Contexto e Justificativa da Audiência Pública
Em meio a investigações sobre falhas na fiscalização de negócios do Banco Master, o ministro Flávio Dino decidiu convocar uma audiência pública no Supremo Tribunal Federal (STF) para debater a capacidade fiscalizatória da Comissão de Valores Mobiliários (CVM). Dino destacou a crescente migração do crime organizado, incluindo lavagem de dinheiro e recursos oriundos de corrupção, para ambientes formais como o sistema financeiro e o mercado de capitais. Ele citou a utilização de fundos de investimento, fintechs e empresas de fachada como métodos para tais práticas, exemplificando com o caso do Banco Master, que teria envolvido fundos de cota única, corretoras e fundos de precatórios, evidenciando a dificuldade regulatória e de fiscalização.

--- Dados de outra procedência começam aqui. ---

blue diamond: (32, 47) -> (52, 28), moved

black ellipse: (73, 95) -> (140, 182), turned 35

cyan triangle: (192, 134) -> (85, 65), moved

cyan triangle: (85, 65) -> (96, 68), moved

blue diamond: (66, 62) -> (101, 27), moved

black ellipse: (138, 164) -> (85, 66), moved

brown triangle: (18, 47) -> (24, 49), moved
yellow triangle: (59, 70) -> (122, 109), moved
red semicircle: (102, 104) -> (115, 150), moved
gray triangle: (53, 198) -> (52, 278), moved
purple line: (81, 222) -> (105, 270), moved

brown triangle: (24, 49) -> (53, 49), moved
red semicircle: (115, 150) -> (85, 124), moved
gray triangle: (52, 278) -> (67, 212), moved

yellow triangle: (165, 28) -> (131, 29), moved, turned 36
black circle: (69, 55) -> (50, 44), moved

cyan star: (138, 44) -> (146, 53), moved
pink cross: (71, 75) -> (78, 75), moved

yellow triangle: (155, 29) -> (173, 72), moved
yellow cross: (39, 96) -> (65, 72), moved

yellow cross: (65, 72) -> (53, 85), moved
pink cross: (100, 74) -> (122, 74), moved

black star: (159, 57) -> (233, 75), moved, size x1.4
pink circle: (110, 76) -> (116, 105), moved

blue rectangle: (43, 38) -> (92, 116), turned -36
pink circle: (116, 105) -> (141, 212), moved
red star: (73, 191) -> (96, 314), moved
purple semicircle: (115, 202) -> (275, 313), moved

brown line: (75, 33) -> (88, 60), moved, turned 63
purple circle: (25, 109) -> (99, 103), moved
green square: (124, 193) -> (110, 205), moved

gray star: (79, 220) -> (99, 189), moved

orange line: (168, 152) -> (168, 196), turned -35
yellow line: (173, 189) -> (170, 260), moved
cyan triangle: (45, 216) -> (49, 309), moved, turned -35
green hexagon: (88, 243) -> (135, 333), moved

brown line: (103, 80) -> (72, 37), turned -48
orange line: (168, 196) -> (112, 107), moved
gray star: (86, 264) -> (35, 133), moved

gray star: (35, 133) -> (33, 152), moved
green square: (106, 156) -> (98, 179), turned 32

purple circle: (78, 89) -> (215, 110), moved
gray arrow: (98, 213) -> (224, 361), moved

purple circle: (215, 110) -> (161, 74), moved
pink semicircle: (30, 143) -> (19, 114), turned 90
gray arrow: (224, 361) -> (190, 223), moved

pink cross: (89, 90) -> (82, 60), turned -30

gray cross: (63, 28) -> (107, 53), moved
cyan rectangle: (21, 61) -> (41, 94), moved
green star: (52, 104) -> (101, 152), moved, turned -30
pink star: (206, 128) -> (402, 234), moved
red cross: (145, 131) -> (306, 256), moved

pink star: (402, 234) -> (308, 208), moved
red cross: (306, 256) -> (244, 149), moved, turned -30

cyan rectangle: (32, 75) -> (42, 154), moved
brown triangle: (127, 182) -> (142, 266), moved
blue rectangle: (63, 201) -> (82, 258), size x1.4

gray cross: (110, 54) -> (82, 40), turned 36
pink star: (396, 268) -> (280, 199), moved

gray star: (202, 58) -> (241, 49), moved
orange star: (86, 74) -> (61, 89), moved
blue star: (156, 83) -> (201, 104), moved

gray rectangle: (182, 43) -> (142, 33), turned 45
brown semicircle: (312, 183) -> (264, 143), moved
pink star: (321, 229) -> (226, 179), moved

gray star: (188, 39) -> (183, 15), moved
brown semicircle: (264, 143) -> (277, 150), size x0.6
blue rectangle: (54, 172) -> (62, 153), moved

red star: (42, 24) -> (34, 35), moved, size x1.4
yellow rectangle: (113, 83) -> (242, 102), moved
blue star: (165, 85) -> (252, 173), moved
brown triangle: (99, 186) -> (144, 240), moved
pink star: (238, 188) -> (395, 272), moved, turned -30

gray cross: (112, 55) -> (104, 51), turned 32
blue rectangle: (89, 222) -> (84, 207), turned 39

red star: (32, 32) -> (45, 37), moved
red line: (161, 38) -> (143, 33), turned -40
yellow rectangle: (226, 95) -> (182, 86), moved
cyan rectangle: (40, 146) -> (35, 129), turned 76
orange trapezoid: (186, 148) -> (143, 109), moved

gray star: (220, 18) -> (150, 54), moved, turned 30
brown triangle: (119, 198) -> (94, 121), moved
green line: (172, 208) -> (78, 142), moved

Papel da CVM e Contexto da Ação Direta de Inconstitucionalidade
A CVM, autarquia vinculada ao Ministério da Fazenda, é responsável por fiscalizar, normatizar e disciplinar o mercado de valores mobiliários, visando garantir transparência e segurança aos investidores. A audiência pública se insere no âmbito de uma Ação Direta de Inconstitucionalidade (ADI) ajuizada pelo partido Novo no ano anterior. O partido alega que, apesar de uma lei de 2022 ter aumentado a arrecadação para a taxa de polícia da CVM, os valores bilionários arrecadados não estão sendo integralmente destinados ao trabalho de fiscalização do órgão. Segundo o Novo, a CVM arrecadou aproximadamente R$ 2,4 bilhões entre 2022 e 2024, sendo R$ 2,1 bilhões destinados a outros fins.